It’s Raining Republicans: Why is the 2016 Field So Crowded?
With Ohio governor John Kasich joining the Republican field for the 2016 presidential election, the numbers have reached an all-time high. Sixteen GOP candidates have now officially declared they’re running for the presidency–the highest number in campaign history. Previous to this year, the all-time high for the GOP as reported by the Federal Elections Commission (FEC) was 11 in both 2000 and 2012. What makes 2016 so different than previous years, and why are so many Republicans suddenly running for the nation’s highest office? Surely the chances of winning are slim in such a highly contested field, however it is still early enough that it’s any candidates’ ball game, and there are definitely reasons why so many may have thrown their hats into the ring.

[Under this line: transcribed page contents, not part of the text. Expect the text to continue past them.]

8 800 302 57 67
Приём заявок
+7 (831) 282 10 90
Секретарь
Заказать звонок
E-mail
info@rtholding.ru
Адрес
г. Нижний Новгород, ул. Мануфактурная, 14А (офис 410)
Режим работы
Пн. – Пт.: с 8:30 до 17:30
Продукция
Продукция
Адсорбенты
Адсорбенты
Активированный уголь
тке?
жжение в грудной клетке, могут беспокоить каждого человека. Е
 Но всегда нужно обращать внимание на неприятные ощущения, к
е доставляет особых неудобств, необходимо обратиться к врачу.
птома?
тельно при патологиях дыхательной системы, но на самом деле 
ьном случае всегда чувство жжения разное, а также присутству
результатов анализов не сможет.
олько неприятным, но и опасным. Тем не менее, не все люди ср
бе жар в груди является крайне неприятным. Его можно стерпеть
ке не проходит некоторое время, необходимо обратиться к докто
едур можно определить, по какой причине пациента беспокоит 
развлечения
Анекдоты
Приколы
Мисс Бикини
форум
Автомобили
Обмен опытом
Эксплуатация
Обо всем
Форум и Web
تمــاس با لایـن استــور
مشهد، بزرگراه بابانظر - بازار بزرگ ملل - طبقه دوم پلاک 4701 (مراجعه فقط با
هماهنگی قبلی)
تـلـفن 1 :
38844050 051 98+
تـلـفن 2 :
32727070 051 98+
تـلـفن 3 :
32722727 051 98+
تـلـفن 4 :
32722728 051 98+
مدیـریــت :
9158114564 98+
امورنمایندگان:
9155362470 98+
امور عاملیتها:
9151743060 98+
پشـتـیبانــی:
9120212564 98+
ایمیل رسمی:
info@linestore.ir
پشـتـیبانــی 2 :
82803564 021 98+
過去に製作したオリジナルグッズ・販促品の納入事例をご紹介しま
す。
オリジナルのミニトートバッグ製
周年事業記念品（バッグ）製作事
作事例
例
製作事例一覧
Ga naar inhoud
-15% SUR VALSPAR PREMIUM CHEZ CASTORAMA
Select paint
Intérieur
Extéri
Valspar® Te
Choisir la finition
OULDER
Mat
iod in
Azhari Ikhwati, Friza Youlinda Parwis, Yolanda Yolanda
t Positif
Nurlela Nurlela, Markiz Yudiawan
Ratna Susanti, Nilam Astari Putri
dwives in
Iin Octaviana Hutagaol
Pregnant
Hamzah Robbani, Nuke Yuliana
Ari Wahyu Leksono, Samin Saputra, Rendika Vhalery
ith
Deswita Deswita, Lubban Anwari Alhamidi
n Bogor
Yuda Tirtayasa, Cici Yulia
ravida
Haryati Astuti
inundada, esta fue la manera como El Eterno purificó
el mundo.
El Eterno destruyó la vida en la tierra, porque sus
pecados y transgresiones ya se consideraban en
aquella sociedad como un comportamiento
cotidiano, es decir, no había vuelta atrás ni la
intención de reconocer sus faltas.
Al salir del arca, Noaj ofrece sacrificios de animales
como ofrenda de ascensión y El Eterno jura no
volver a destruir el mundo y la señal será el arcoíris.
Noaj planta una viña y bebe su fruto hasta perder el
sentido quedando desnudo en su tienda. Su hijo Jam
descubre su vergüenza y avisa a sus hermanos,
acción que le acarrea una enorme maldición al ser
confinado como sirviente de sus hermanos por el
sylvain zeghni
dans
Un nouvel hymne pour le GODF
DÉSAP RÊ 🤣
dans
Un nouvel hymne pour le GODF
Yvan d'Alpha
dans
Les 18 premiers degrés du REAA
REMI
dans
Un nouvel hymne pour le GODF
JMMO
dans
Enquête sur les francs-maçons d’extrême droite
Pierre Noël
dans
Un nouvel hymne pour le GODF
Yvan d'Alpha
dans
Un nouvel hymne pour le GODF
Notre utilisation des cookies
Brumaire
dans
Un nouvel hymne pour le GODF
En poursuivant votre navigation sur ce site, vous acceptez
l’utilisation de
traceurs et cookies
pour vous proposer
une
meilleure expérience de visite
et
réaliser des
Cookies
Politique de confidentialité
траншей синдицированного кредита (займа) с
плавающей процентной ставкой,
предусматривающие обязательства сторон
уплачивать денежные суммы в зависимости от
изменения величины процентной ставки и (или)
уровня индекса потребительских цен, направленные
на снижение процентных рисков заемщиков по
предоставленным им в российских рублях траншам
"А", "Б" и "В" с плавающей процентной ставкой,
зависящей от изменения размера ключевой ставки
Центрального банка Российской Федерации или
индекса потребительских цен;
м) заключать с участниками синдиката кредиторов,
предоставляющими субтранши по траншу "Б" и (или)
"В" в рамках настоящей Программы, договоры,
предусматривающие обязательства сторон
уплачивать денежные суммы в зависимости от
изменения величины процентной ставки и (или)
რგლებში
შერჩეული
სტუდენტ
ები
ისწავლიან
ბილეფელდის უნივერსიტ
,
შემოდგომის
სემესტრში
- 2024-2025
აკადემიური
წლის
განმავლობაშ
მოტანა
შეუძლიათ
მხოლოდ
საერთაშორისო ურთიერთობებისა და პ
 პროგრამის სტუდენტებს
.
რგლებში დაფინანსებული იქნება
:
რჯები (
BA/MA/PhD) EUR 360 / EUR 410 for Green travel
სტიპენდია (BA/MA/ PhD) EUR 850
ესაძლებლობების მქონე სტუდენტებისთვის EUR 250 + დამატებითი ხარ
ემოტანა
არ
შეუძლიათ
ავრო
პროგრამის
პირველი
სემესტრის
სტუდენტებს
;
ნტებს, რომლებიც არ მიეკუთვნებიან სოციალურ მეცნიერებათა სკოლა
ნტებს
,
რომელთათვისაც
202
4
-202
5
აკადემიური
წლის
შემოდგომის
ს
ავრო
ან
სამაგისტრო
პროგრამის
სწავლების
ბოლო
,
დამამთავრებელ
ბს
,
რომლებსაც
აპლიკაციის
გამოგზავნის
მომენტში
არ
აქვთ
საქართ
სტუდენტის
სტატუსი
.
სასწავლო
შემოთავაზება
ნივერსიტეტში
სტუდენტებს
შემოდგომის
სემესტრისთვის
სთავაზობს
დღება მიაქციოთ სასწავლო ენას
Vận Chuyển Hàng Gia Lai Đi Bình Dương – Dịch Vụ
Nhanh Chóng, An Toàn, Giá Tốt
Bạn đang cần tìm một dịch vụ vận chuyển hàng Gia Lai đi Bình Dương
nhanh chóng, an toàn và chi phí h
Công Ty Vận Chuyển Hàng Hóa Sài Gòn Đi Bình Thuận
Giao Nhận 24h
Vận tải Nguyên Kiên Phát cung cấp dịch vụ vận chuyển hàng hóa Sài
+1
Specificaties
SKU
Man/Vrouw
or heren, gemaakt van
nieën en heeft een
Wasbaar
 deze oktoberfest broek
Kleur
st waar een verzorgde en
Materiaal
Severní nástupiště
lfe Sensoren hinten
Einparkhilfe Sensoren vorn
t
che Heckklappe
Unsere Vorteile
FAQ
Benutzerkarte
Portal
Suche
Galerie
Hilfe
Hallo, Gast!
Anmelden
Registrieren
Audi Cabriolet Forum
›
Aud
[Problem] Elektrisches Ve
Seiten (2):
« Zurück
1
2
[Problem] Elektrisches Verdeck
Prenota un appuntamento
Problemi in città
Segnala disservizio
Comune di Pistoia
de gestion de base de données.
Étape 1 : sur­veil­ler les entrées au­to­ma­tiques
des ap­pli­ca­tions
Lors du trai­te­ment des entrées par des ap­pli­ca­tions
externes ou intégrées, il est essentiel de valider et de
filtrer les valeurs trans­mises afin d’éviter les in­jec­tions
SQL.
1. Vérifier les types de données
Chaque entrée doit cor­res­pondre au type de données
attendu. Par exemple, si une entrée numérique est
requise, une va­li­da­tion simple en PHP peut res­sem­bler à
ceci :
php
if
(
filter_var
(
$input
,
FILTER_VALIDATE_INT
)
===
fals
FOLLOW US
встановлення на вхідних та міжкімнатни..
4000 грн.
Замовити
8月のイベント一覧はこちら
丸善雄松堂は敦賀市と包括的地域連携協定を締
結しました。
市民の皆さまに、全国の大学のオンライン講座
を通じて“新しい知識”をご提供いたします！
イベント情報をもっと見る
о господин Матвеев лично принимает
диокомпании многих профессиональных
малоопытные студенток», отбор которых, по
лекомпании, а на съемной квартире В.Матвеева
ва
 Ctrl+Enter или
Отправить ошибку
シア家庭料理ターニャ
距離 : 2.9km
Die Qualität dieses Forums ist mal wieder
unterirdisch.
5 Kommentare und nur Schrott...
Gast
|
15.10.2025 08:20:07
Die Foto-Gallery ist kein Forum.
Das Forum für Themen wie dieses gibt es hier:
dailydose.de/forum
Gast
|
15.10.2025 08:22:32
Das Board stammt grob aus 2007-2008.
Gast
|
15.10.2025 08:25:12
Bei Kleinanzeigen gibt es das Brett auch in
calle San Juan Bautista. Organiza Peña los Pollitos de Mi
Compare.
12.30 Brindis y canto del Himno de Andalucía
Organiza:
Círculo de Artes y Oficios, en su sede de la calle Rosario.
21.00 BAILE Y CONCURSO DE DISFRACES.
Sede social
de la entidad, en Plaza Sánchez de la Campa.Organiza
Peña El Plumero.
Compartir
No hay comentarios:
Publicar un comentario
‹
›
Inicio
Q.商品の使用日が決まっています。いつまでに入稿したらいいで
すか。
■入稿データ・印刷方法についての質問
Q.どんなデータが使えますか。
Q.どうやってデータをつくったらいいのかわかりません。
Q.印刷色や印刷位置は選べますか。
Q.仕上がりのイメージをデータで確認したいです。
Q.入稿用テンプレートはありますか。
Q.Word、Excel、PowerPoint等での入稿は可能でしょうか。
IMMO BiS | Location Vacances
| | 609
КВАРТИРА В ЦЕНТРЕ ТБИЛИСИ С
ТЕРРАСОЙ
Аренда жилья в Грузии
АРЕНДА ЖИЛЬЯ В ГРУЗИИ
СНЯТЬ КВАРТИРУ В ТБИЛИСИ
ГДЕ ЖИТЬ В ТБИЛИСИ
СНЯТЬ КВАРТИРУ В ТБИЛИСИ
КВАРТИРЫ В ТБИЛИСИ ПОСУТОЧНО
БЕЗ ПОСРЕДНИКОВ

One of the reasons that makes 2016 such a viable year for GOP candidate hopefuls is the mere fact that Republicans no longer want a Democrat running the government.The last Republican president to hold office was George W. Bush and that was back in 2008. Since then it has been a Democratic-run government under President Barack Obama. Now is the best time for Republicans to run granted that there is no incumbent president. As was seen in 2008, Obama ran as one of the younger candidates in history and proved that running at the right time can overcome a lack of experience.
The large number of candidates further demonstrates that there are contributing factors such as the changes to campaign funding policies which further permit individuals running to raise exorbitant amounts of money through fundraising and sponsorship (think Republican Jeb Bush, and Democrat Hillary Clinton.) Although the FEC used to place strict monetary guidelines on candidates, the 2010 SCOTUS ruling on the Citizens United case essentially gutted those stipulations and made it a lot easier for candidates to raise massive sums of cash. Further, the influx of money as a result of the Citizens United ruling may have propelled and incentivized individuals with large personal wealth (think Republicans Donald Trump and Carly Fiorina) to declare their candidacies. CNN recently reported Democratic candidate Bernie Sanders as stating, “We now have a political situation where billionaires are literally able to buy elections and candidates.” Sanders quote is clearly reflected by the latest GOP poll as it shows one of the most famously wealthy men in United States, Donald Trump, leading the pack.
While many refer to the 2008 election as the “Facebook Election,” it appears that the 2016 election is covering a lot more than just one social media platform. In fact most of the top candidates in the GOP field are staying very active on Twitter, Instagram, Snapchat and Periscope. Senator Ted Cruz demonstrated his active social media dedication as he provided a live stream of his first major speech across all mediums of social media on March 23. Although GOP candidates are aware that the competition in their own field alone is very fierce, they also understand that the highly prioritized use of social media in the campaign will allow them many hours in the national spotlight. Many of the candidates may be seeking some sort of business venture, platform, or political deal as a realistic option from campaigning, and are in a great position with the constant celebrity-like attention they can get through social media.
Having won the previous eight years in the White House, the Democratic party is somewhat unified on its ideals while the Republican party is immensely divided. There are arguably four separate yet equally important constituencies which make up the GOP right now. The four of these are: the libertarians, the Tea Party goers, the social conservatives and the establishment, although of course there’s plenty of overlap as well as other ideologies. With that being said, it is very tough for one candidate to appeal to all four of the subgroups. However, granted that it is still very early on in the race, candidates have time to strategically plan how to reach their respective audiences within the party. Hypothetically speaking, if one candidate can somehow secure the following of all four groups, he or she would skyrocket in the race and have a very high chance of winning.
Whether all 16 candidates are in it to win it or simply for an experience to share some ideas, the fact remains that only one will win the GOP primary and eventually run against the Democratic rival. With that being said there will be 15 qualified (some more than others) and hungry losers looking to further their influence in politics. Candidates who have already lost may join and support a fellow constituent still in the running who shares similar ideals. Losing candidates might also join forces with those still in contention to make it more difficult for the competition to win. It is still early on, however, things are looking rather exciting for the Republican party as the field is stacked and surprises await.